- [What you will do]
I need the records below restated word for word, without their pictures.

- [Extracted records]

/---

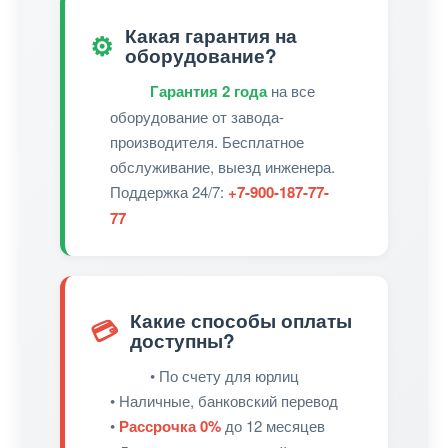
Какая гарантия на
⚙️
оборудование?
Гарантия 2 года
на все
оборудование от завода-
производителя. Бесплатное
обслуживание, выезд инженера.
Поддержка 24/7:
+7-900-187-77-
77
Какие способы оплаты
💳
доступны?
• По счету для юрлиц
• Наличные, банковский перевод
•
Рассрочка 0%
до 12 месяцев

\---

- [Task response]
Какая гарантия на
⚙️
оборудование?
Гарантия 2 года
на все
оборудование от завода-
производителя. Бесплатное
обслуживание, выезд инженера.
Поддержка 24/7:
+7-900-187-77-
77
Какие способы оплаты
💳
доступны?
• По счету для юрлиц
• Наличные, банковский перевод
•
Рассрочка 0%
до 12 месяцев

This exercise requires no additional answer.